DuoCrypt

Inspiration

As academic students and professionals who have worked with sensitive data in financial institutions, our group has experience leveraging AI models to automate workflows and increase efficiency while working or while studying. However, this often comes at the expense of privacy, as sensitive information is fed into AI systems and stored on their servers as long-term memory. This poses significant risks to data security. With AI increasingly adopted in workplaces for automation, there is a pressing need for a model that can censor personally identifiable information (PII) without altering the core meaning of a document. Such a model would allow AI systems to treat PII as abstract variables, enabling workflow automation without ever accessing the actual sensitive content. While researching, we realised that most existing privacy tools simply redact or mask PII, which makes text unreadable and unusable for downstream AI models. DuoCrypt instead encrypts PIIs, keeping them safe but still structurally present in the text. Since the encrypted tokens are still embedded in the text, AI systems are able to understand the context of the documents and run their system analysis without being “blinded” by redactions.

What it does

Our model encrypts sensitive PII in documents while preserving all non-sensitive content, maintaining readability and context for secure data handling and AI processing.

How we built it

https://huggingface.co/iiiorg/piiranha-v1-detect-personal-information We drew inspiration from an existing model fine-tuned from Microsoft’s DeBERTa model provided on HuggingFace. This particular model has the ability to identify a specific set of PIIs (name, contact number, location etc.), before redacting the said identified PII into specific categories. We decided to enhance the model by creating an encryption feature instead of redacting PIIs. The model identifies and encrypts detected PII using AES-256, converting it into unreadable ciphertext. Authorised users are also able to decrypt the ciphertext and reveal the original PIIs by using the same 32 bit key and 16 bit pseudorandom initialisation vector (IV) used to encrypt the plaintext.

Challenges we ran into

Deciding how to fine tune the model

After deciding on the project and topic, we delved into research about PIIs and uncovered many huggingface models that was already able to detect and mask PIIs. This disheartened us as we felt that what we wanted to create was already created. However, after analysing the project requirements we discovered that we could build on existing models and decided to research about the features we wanted to implement to improve the existing model.

Limited free GPU testing

Google Colab has limited free GPU testing and this made us lose our code several times because we kept getting disconnected. To resolve this, we just kept saving our work and switching Google accounts to access the free runtime to test our code.

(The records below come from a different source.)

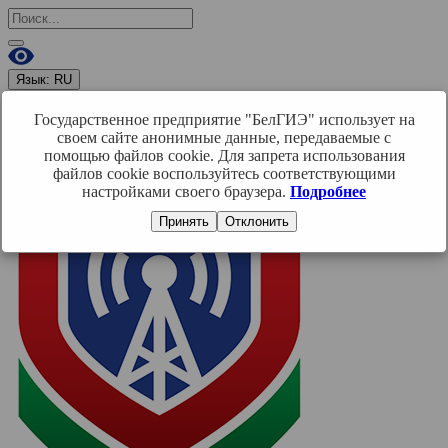
Язык:
RU
RU
BY
EN
Государственное предприятие "БелГИЭ" использует на
Войти
своем сайте анонимные данные, передаваемые с
помощью файлов cookie. Для запрета использования
файлов cookie воспользуйтесь соответствующими
настройками своего браузера.
Подробнее
Принять
Отклонить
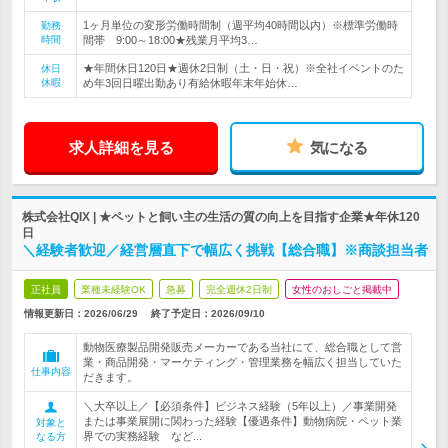
1ヶ月単位の変形労働時間制（週平均40時間以内）※標準労働時
勤務
時間
間帯 9:00～18:00★残業月平均3…
★年間休日120日★週休2日制（土・日・祝）※全社イベントのた
休日
休暇
め年3回日曜出勤あり有給休暇年末年始休…
求人詳細を見る
気になる
株式会社QIX | ★ペットと飼い主の生活の質の向上を目指す企業★年休120
日
＼経験者歓迎／経営層直下で幅広く挑戦【総合職】※商談担当者
正社員
業種未経験OK
急募
完全週休2日制
女性のおしごと掲載中
情報更新日：2026/06/29
終了予定日：
2026/09/10
動物医療製品開発販売メーカーである当社にて、総合職として営
業・商品開発・マーケティング・管理業務を幅広く担当していた
仕事内容
だきます。
＼大卒以上／【必須条件】ビジネス経験（5年以上）／事業開発
または事業展開に関わった経験【優遇条件】動物病院・ペット業
対象と
界での実務経験 など...
なる方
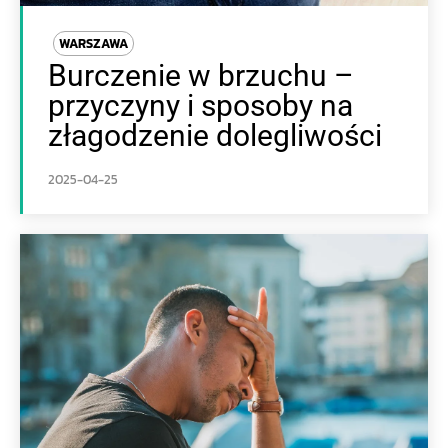
WARSZAWA
Burczenie w brzuchu –
przyczyny i sposoby na
złagodzenie dolegliwości
2025-04-25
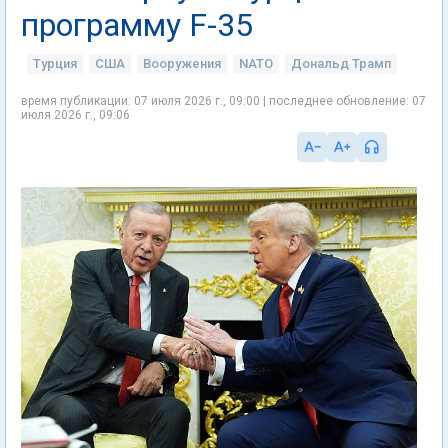
программу F-35
Турция
США
Вооружения
NATO
Дональд Трамп
время публикации: 07 июля 2026 г., 09:00 | последнее обновление: 07
июля 2026 г., 09:06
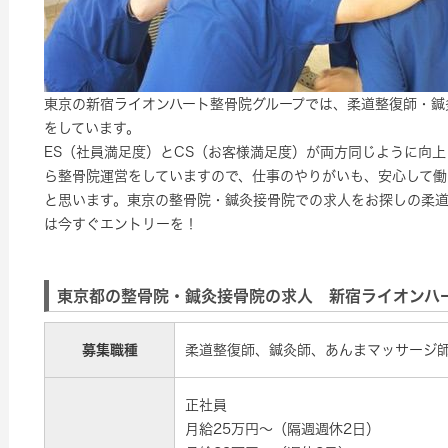
東京の新宿ライオンハート整骨院グループでは、柔道整復師・鍼
をしています。
ES（社員満足度）とCS（お客様満足度）が両方同じように向
ら整骨院運営をしていますので、仕事のやりがいも、安心して働
と思います。東京の整骨院・鍼灸接骨院での求人をお探しの柔
は今すぐエントリーを！
東京都の整骨院・鍼灸接骨院の求人 新宿ライオンハ
募集職種
柔道整復師、鍼灸師、あんまマッサージ
正社員
月給25万円～（隔週週休2日）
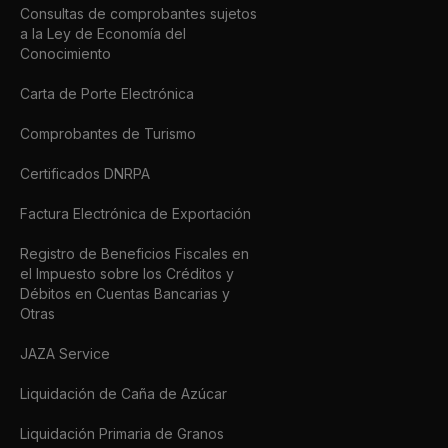
Consultas de comprobantes sujetos
a la Ley de Economía del
Conocimiento
Carta de Porte Electrónica
Comprobantes de Turismo
Certificados DNRPA
Factura Electrónica de Exportación
Registro de Beneficios Fiscales en
el Impuesto sobre los Créditos y
Débitos en Cuentas Bancarias y
Otras
JAZA Service
Liquidación de Caña de Azúcar
Liquidación Primaria de Granos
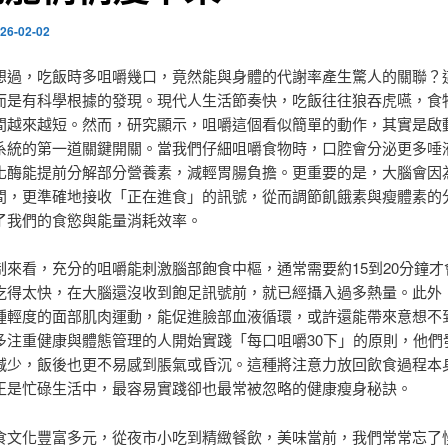
26-02-02
想過，吃飯時多咀嚼幾口，竟然能與身體的代謝率產生驚人的關聯？
而是有科學根據的發現。現代人生活節奏快，吃飯往往狼吞虎嚥，食
間越來越短。然而，研究顯示，咀嚼這個看似簡單的動作，其實是啟
系統的第一道關鍵開關。當我們仔細咀嚼食物時，口腔會分泌更多唾
化酶能提前分解部分營養素，減輕胃腸負擔。更重要的是，大腦會因
間，更準確地接收「正在進食」的訊號，從而調節飢餓素與瘦體素的
了我們的食慾與能量消耗效率。
制來看，充分的咀嚼能刺激腦部飽食中樞，通常需要約15到20分鐘才
吃得太快，在大腦還沒收到飽足訊號前，就已經攝入過多熱量。此外
種輕度的面部肌肉運動，能促進臉部血液循環，或許還能帶來意想不
多注重健康與體態管理的人開始實踐「每口咀嚼30下」的原則，他們
減少，飯後也更不易感到脹氣或昏沉。這種將注意力放回飲食過程本
正是忙碌生活中，最容易實踐卻也最常被忽略的健康瘦身秘訣。
食文化豐富多元，從夜市小吃到精緻餐飲，美味當前，我們常常忘了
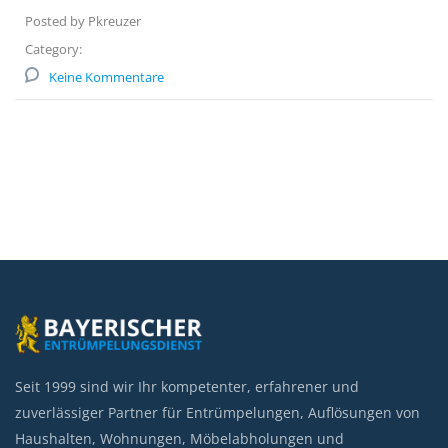
Posted by Pkreuzer
Category:
Keine Kommentare
Seit 1999 sind wir Ihr kompetenter, erfahrener und
zuverlässiger Partner für Entrümpelungen, Auflösungen von
Haushalten, Wohnungen, Möbelabholungen und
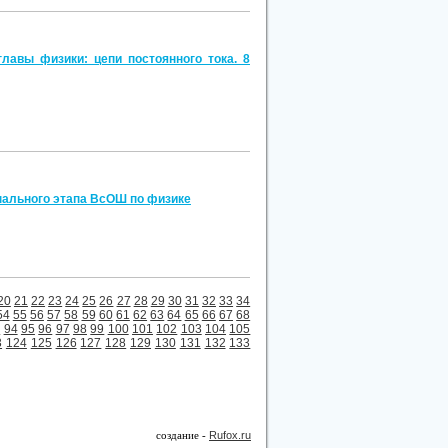
лавы физики: цепи постоянного тока. 8
нального этапа ВсОШ по физике
20
21
22
23
24
25
26
27
28
29
30
31
32
33
34
54
55
56
57
58
59
60
61
62
63
64
65
66
67
68
3
94
95
96
97
98
99
100
101
102
103
104
105
3
124
125
126
127
128
129
130
131
132
133
создание -
Rufox.ru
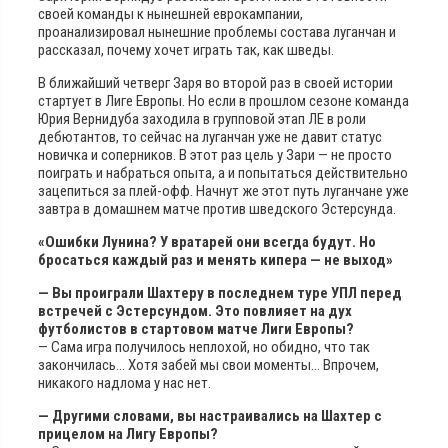
своей команды к нынешней еврокампании,
проанализировал нынешние проблемы состава луганчан и
рассказал, почему хочет играть так, как шведы.
В ближайший четверг Заря во второй раз в своей истории
стартует в Лиге Европы. Но если в прошлом сезоне команда
Юрия Вернидуба заходила в групповой этап ЛЕ в роли
дебютантов, то сейчас на луганчан уже не давит статус
новичка и соперников. В этот раз цель у Зари — не просто
поиграть и набраться опыта, а и попытаться действительно
зацепиться за плей-офф. Начнут же этот путь луганчане уже
завтра в домашнем матче против шведского Эстерсунда.
«Ошибки Лунина? У вратарей они всегда будут. Но
бросаться каждый раз и менять кипера — не выход»
— Вы проиграли Шахтеру в последнем туре УПЛ перед
встречей с Эстерсундом. Это повлияет на дух
футболистов в стартовом матче Лиги Европы?
— Сама игра получилось неплохой, но обидно, что так
закончилась… Хотя забей мы свои моменты… Впрочем,
никакого надлома у нас нет.
— Другими словами, вы настраивались на Шахтер с
прицелом на Лигу Европы?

Accomplishments that we're proud of

Our model has the potential to be picked and used by a wide range of organisations who work with millions of sensitive PIIs ranging from financial groups to even the military who runs AI simulated war gaming to evaluate war tactics. The versatility of DuoCrypt allows for privacy of PIIs while allowing for specific AI models to run its systems.

What we learned

Through our research, we gained a deep understanding of PIIs and its relevance to AI today. PIIs contain sensitive information and our reliance on AI has reinforced the belief that humans are considered the weakest link in security due to human error. On the flipside we were also exposed to the process of how LLMs like OpenAI’s ChatGPT stores our user data/input in its long term memory for personalisation. The long term memory data is stored in OpenAI’s servers and could potentially be vulnerable to attacks such as prompt injection or LLM poisoning. This shows that threats are constantly evolving and that we need to be more vigilant against attacks that make us reveal our data.

What's next for DuoCrypt

We aim to expand the prototype to support customizable PII categories, allowing users to easily choose which data to encrypt. A simple, intuitive UI will empower non-technical users to protect sensitive information without hassle, making privacy accessible to everyone.